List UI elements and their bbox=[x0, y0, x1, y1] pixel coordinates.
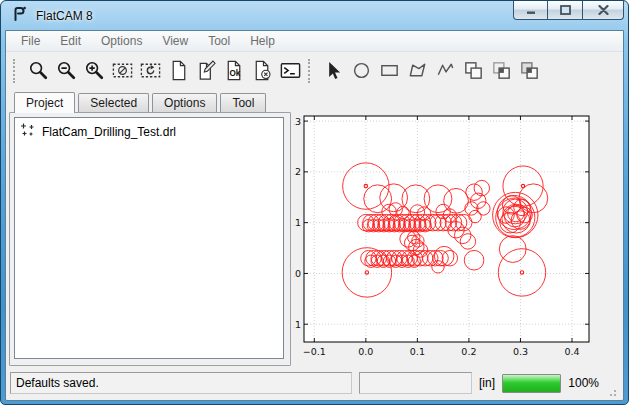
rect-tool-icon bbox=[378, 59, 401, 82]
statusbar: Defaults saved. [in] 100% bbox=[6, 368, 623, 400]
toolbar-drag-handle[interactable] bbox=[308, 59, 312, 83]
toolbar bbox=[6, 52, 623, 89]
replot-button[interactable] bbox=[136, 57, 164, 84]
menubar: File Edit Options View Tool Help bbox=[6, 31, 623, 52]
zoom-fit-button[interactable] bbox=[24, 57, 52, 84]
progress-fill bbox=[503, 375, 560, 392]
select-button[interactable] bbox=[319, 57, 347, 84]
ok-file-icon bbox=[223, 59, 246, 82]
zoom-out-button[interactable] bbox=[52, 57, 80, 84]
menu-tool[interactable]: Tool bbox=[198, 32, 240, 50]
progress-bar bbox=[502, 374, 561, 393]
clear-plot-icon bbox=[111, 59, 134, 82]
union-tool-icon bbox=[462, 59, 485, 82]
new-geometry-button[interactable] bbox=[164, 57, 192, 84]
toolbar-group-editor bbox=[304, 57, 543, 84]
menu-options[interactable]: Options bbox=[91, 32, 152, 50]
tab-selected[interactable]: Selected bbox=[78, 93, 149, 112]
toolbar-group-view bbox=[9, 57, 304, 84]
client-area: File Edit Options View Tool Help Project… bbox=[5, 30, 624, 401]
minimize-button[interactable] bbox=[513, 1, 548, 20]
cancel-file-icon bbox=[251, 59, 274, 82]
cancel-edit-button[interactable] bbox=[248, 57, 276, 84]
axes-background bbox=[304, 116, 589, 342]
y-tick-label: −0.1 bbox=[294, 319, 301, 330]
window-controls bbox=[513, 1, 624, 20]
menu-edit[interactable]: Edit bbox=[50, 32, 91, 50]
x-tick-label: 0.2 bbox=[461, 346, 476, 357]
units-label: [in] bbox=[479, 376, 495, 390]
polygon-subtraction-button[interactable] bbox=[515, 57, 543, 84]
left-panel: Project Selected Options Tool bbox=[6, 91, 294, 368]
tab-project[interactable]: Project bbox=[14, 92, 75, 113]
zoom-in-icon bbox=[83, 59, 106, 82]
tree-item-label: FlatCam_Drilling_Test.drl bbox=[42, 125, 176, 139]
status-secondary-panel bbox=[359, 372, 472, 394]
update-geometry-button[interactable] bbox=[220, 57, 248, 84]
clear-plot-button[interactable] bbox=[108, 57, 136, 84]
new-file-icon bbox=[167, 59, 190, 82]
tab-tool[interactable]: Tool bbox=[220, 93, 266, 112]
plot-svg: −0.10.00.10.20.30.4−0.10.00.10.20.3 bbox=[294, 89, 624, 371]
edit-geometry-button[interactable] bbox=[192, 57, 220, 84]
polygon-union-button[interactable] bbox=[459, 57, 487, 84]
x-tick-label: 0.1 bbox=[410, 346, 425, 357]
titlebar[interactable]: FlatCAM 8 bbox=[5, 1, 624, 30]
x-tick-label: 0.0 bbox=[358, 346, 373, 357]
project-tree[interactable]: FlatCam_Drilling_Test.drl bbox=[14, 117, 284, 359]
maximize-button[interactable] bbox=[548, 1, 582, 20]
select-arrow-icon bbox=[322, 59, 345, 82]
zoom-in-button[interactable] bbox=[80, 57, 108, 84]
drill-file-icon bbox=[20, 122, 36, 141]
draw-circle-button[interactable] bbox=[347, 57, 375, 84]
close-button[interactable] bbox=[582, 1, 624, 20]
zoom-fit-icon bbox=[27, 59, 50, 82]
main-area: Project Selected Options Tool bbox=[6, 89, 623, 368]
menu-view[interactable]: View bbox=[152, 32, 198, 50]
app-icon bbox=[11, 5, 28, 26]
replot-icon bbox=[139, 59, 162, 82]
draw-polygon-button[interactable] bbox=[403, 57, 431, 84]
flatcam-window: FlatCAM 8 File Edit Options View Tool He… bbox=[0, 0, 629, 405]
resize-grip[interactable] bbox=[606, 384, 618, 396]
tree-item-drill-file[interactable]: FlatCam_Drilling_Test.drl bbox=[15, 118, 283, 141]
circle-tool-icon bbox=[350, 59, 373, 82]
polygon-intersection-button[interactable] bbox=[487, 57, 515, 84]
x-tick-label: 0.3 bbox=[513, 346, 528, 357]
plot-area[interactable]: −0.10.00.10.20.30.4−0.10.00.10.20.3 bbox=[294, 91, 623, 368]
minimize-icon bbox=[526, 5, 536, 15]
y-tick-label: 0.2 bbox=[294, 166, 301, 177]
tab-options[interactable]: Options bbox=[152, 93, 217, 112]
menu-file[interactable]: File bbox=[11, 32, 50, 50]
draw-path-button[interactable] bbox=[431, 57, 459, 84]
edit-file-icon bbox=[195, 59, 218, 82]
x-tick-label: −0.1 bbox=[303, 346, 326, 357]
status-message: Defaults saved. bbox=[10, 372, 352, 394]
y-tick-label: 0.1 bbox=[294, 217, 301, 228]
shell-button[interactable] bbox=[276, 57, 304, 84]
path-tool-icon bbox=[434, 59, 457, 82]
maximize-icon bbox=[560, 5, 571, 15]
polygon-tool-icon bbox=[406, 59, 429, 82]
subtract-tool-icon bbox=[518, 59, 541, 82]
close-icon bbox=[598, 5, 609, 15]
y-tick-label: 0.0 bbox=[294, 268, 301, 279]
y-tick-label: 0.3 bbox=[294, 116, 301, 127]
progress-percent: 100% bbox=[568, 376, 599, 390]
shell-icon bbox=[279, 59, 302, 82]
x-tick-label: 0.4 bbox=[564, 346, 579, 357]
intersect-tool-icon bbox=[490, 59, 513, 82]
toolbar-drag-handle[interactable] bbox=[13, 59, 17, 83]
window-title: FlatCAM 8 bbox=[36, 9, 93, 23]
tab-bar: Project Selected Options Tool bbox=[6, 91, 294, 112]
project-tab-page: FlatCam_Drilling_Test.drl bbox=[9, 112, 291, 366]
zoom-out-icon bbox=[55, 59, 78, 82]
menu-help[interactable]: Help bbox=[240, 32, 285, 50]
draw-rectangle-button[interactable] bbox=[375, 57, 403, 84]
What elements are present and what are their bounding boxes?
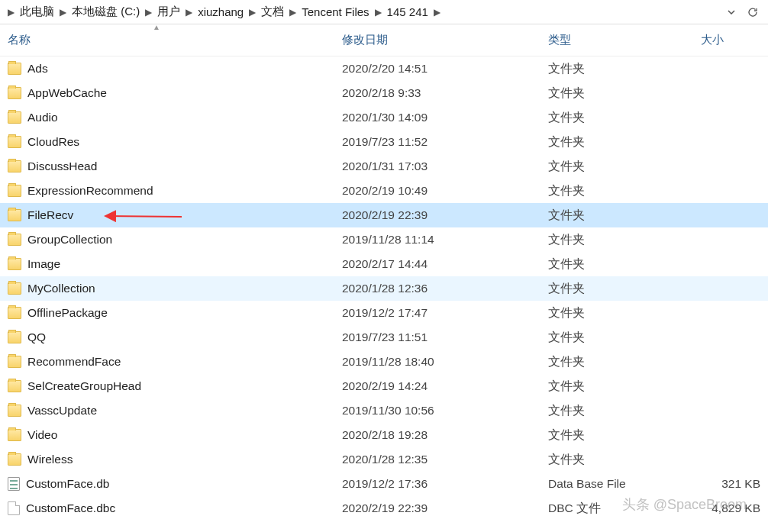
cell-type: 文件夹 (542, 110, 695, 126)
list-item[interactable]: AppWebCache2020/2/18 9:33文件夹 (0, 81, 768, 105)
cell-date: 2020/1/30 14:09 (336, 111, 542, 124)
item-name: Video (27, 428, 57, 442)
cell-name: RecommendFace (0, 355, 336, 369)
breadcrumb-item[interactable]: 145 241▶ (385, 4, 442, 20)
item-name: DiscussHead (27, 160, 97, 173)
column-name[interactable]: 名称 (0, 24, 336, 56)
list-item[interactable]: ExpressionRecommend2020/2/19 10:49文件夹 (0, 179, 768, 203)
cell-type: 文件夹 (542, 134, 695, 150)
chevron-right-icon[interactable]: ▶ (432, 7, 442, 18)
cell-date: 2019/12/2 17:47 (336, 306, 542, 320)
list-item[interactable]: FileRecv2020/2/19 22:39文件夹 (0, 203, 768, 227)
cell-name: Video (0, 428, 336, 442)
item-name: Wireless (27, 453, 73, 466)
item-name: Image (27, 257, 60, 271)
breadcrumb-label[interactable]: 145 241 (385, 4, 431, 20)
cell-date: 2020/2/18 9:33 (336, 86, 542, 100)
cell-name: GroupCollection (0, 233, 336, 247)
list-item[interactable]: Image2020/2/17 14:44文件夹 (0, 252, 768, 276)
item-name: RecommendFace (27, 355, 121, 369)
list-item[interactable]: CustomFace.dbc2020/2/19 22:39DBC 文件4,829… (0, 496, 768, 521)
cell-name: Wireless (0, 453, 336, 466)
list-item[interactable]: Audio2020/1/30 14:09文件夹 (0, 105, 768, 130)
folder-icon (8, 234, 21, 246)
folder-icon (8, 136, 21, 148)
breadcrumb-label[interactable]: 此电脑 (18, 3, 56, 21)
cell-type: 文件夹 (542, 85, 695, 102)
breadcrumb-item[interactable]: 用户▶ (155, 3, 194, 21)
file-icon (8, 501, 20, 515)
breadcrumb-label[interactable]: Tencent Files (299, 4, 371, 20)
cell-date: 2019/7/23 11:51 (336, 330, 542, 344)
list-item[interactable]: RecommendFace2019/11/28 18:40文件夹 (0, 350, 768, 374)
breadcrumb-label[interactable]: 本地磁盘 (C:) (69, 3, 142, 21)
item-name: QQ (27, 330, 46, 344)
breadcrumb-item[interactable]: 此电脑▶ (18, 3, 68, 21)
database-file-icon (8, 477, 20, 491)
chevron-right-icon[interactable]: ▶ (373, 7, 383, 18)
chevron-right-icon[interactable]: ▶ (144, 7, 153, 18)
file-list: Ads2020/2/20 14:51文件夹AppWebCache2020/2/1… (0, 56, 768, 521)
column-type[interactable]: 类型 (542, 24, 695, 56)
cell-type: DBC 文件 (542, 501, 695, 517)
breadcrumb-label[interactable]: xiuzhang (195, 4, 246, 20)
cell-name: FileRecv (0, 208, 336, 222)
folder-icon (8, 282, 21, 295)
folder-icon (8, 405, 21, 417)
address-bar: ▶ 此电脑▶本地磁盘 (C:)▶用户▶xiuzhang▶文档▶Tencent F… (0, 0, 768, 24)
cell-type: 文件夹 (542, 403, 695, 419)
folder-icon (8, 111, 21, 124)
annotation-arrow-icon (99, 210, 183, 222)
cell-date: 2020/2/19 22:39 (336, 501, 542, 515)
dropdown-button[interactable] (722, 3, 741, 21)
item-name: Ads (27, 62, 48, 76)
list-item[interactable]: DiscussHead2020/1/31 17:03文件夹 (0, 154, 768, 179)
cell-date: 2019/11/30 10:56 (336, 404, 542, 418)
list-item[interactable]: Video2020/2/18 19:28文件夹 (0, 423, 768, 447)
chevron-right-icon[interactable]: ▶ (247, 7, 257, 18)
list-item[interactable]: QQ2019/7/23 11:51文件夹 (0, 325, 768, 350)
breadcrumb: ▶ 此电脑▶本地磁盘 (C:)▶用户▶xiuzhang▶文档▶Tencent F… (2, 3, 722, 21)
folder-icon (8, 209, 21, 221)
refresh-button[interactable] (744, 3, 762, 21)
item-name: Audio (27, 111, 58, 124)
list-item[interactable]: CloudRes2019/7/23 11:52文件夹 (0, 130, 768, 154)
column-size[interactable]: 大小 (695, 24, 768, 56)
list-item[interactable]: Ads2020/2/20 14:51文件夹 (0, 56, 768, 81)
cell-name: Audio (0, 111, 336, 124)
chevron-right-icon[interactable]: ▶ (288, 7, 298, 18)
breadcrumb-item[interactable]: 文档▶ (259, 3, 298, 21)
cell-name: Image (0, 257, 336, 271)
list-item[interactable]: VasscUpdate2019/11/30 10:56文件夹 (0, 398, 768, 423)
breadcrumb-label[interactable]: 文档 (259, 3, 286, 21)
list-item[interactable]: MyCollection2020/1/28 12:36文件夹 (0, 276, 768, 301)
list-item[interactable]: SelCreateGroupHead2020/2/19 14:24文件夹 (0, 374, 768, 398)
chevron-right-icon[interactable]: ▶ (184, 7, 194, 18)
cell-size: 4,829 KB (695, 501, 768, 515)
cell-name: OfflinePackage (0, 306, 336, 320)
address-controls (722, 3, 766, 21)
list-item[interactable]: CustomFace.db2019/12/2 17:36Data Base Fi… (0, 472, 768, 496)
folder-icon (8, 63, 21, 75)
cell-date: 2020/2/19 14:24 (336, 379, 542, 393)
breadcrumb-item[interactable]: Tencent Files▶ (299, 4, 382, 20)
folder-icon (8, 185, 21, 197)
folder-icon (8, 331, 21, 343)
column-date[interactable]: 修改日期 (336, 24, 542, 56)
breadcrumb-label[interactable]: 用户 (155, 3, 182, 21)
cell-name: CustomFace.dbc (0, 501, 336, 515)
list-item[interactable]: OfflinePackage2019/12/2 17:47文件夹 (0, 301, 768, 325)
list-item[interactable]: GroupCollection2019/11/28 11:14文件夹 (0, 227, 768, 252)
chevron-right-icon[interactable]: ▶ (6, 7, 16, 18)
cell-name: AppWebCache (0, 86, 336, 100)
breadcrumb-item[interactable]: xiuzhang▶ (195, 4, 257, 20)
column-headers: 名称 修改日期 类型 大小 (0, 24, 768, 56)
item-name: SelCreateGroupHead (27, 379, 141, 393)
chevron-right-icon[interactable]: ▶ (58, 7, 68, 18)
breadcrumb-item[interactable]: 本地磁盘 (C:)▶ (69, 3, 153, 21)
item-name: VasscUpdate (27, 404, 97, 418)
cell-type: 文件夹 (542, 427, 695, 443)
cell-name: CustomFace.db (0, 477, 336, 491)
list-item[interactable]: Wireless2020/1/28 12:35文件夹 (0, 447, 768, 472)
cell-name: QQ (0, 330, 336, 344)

------------------------------------------------

PROMPT
Please return every line in the data that includes the string "tick".

RESPONSE AREA
y-tick-label: −0.1 bbox=[294, 319, 301, 330]
x-tick-label: 0.2 bbox=[461, 346, 476, 357]
x-tick-label: 0.1 bbox=[410, 346, 425, 357]
x-tick-label: 0.0 bbox=[358, 346, 373, 357]
x-tick-label: 0.3 bbox=[513, 346, 528, 357]
y-tick-label: 0.2 bbox=[294, 166, 301, 177]
x-tick-label: −0.1 bbox=[303, 346, 326, 357]
y-tick-label: 0.1 bbox=[294, 217, 301, 228]
y-tick-label: 0.0 bbox=[294, 268, 301, 279]
y-tick-label: 0.3 bbox=[294, 116, 301, 127]
x-tick-label: 0.4 bbox=[564, 346, 579, 357]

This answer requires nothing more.